> **YOUR TASK**
Your response should reproduce every line of the entries that contains the word "sesuai".

> **Saved data entries**
★ ★ ★ ★ ★ ★ ★

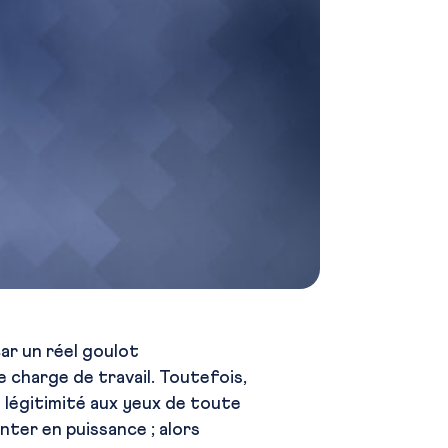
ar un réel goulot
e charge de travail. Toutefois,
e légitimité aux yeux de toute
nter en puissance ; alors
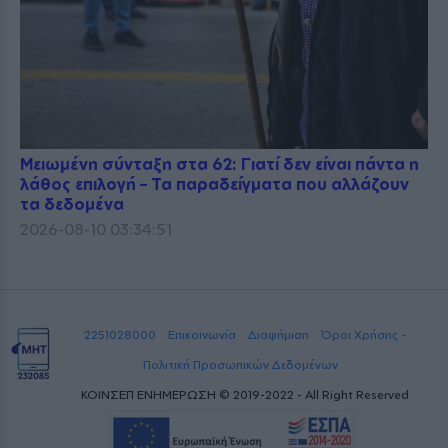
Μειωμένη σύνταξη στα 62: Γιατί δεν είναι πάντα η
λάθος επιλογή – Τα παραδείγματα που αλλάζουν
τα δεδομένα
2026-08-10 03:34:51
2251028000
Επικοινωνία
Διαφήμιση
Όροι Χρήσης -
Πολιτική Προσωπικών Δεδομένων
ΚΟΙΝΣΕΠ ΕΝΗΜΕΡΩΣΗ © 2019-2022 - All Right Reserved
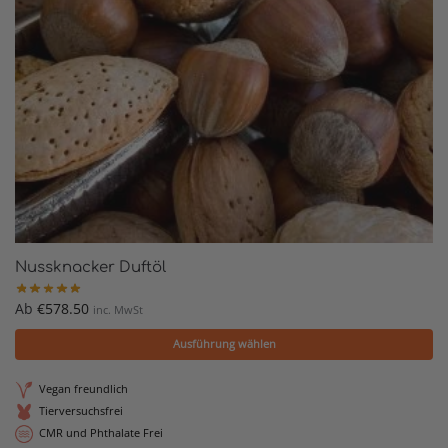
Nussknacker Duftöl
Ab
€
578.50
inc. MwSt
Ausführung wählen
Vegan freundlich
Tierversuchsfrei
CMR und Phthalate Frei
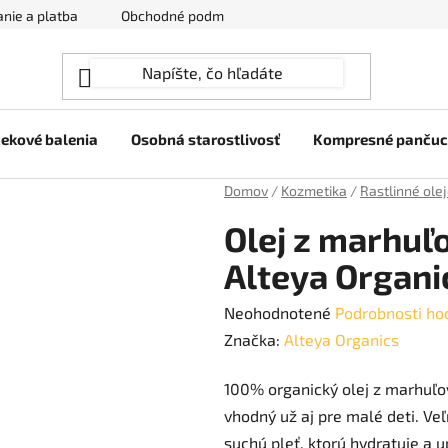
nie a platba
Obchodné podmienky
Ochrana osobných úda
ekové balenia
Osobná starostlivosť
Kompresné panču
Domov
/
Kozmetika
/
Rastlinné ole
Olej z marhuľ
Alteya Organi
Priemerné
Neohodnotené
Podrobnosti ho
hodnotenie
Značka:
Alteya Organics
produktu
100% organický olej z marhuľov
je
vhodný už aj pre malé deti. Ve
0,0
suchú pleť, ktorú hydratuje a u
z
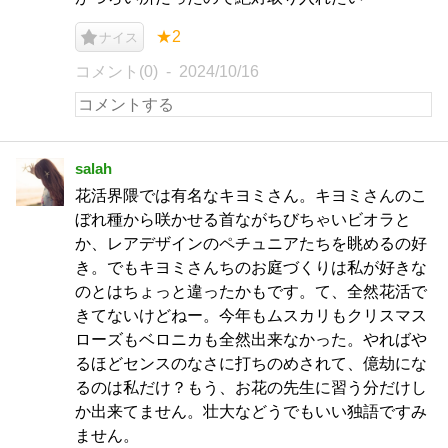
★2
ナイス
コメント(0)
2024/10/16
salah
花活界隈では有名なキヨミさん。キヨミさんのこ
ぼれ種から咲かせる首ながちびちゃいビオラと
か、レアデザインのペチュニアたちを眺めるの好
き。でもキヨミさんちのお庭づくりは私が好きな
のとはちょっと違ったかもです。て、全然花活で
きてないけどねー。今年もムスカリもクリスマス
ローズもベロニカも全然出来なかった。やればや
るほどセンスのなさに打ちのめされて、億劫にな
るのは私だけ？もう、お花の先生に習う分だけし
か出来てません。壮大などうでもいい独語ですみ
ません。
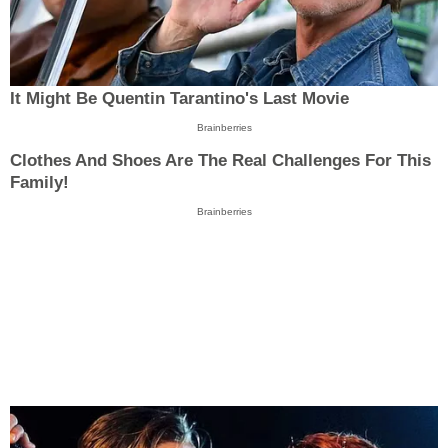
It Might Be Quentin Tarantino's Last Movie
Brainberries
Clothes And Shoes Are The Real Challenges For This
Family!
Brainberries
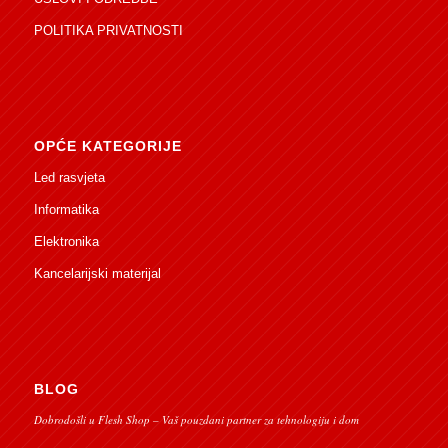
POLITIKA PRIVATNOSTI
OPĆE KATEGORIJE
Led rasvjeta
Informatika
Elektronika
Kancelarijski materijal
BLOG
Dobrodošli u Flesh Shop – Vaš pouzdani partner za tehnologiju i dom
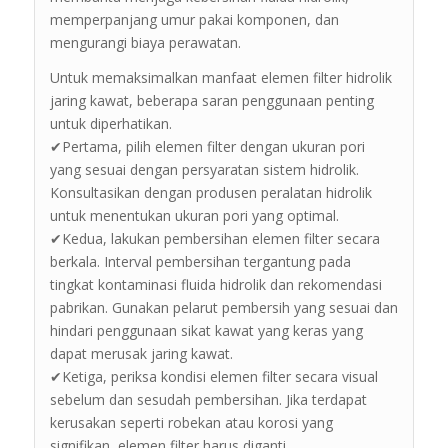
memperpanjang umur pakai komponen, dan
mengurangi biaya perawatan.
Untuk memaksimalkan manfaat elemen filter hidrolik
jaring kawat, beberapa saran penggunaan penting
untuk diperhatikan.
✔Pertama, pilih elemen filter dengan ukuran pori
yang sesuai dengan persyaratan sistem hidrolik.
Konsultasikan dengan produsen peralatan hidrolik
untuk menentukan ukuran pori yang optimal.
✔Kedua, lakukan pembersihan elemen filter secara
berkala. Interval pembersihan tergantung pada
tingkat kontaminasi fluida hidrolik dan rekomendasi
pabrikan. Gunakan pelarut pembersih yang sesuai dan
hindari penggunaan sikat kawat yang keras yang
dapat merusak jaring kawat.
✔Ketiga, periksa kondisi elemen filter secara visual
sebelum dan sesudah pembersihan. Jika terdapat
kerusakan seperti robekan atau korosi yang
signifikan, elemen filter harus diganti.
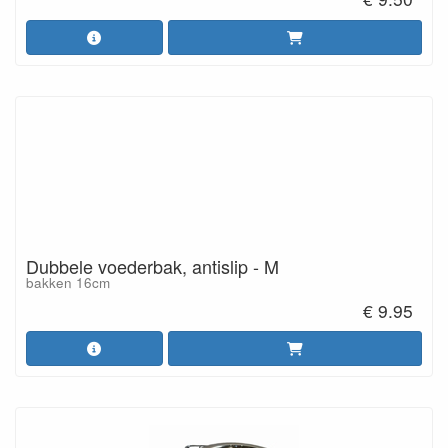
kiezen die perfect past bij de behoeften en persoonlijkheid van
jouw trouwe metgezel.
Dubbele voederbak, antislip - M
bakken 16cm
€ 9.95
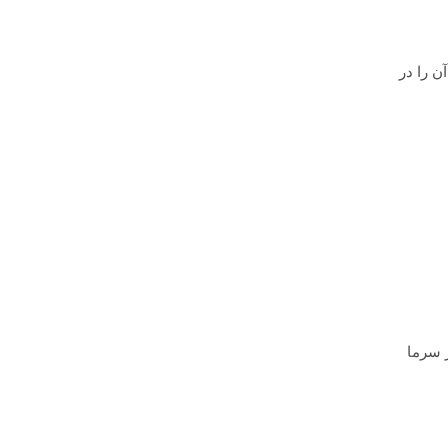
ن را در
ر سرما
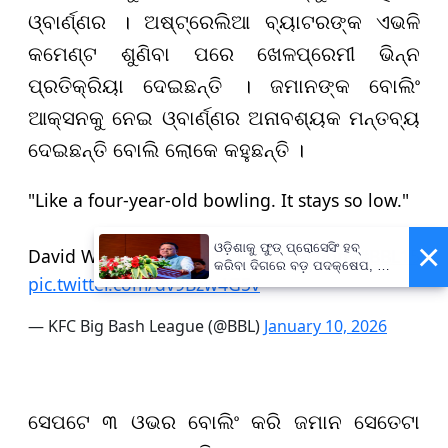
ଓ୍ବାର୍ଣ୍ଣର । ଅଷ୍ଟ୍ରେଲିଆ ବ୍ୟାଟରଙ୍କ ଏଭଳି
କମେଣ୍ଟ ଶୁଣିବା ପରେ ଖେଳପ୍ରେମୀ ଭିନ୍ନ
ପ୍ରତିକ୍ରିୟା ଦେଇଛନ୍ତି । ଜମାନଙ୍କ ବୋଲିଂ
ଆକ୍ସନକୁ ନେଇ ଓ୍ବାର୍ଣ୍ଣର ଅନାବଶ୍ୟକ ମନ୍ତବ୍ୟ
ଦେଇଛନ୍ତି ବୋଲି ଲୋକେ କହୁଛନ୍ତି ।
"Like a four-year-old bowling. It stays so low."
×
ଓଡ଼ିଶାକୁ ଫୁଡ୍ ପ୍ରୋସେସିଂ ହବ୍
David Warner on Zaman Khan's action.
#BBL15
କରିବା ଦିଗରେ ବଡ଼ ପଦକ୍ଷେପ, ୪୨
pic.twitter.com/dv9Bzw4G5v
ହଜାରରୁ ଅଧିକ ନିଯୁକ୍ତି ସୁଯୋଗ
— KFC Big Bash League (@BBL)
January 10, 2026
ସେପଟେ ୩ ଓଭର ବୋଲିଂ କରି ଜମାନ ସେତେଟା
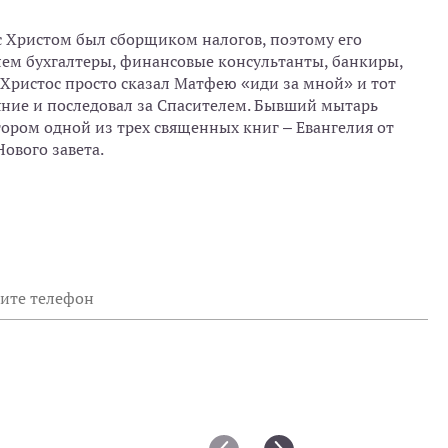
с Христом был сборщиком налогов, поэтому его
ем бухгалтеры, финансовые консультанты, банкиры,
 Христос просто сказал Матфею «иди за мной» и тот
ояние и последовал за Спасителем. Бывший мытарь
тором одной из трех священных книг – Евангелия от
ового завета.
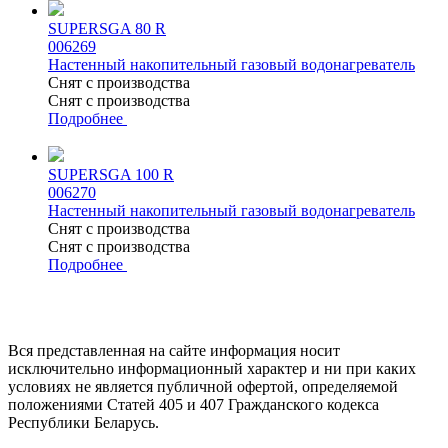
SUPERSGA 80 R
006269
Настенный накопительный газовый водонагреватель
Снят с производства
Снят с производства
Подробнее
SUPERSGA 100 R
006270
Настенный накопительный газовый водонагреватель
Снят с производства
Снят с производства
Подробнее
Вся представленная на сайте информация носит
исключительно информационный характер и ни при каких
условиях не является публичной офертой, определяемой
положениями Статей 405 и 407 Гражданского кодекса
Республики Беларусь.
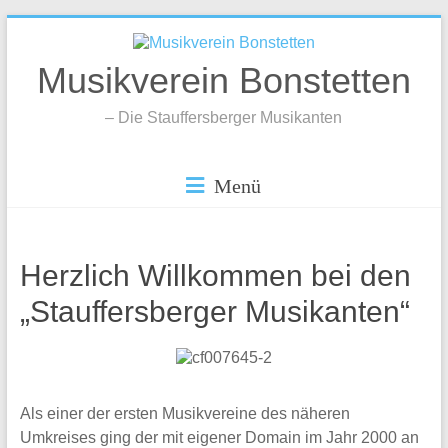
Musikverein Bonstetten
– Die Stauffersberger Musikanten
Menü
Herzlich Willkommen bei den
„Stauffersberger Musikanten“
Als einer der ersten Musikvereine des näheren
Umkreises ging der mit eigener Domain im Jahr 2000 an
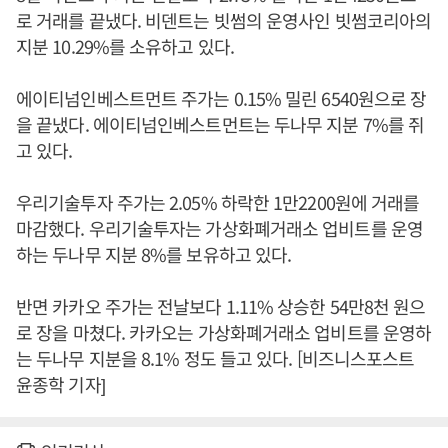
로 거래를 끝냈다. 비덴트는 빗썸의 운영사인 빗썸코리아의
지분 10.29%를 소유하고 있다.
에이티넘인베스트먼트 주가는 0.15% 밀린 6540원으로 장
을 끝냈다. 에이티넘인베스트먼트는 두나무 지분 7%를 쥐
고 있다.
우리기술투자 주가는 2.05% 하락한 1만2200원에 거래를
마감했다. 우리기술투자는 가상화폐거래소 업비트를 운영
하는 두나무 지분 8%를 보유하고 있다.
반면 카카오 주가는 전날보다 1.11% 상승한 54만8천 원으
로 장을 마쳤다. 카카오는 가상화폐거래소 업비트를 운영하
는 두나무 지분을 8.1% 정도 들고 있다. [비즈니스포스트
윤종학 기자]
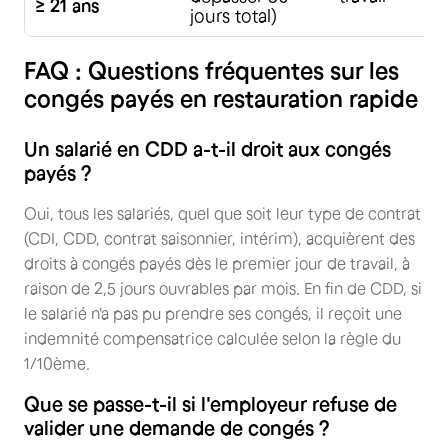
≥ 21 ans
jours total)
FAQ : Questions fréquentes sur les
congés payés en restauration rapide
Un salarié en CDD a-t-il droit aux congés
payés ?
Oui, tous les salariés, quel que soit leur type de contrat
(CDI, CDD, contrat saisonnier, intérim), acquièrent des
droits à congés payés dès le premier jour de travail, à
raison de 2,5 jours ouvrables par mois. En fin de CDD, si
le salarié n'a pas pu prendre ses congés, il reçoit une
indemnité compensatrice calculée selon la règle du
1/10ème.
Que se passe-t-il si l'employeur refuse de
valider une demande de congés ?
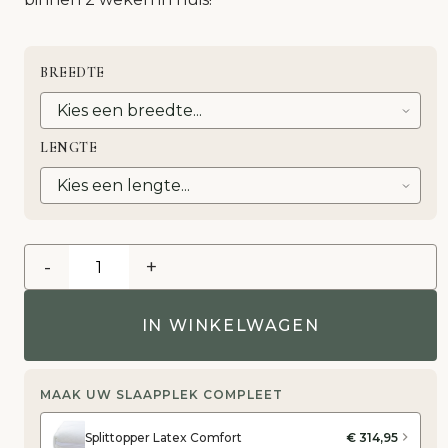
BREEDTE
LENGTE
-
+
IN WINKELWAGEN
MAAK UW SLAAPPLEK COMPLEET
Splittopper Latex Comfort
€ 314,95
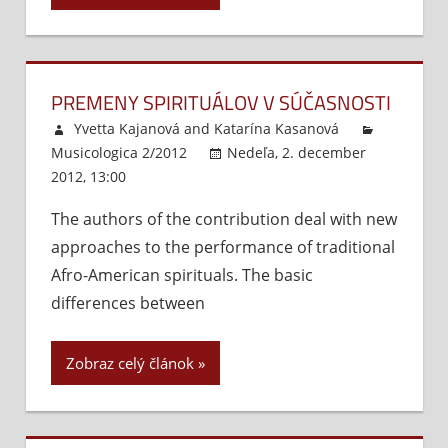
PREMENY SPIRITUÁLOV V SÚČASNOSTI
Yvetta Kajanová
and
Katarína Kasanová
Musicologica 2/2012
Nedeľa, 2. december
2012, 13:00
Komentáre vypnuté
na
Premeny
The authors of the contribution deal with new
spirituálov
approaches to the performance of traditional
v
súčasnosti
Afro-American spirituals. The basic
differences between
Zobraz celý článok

★ ★ ★ ★ ★ ★ ★

> **TASK OUTPUT**
yang sesuai dengan persyaratan sistem hidrolik.
pabrikan. Gunakan pelarut pembersih yang sesuai dan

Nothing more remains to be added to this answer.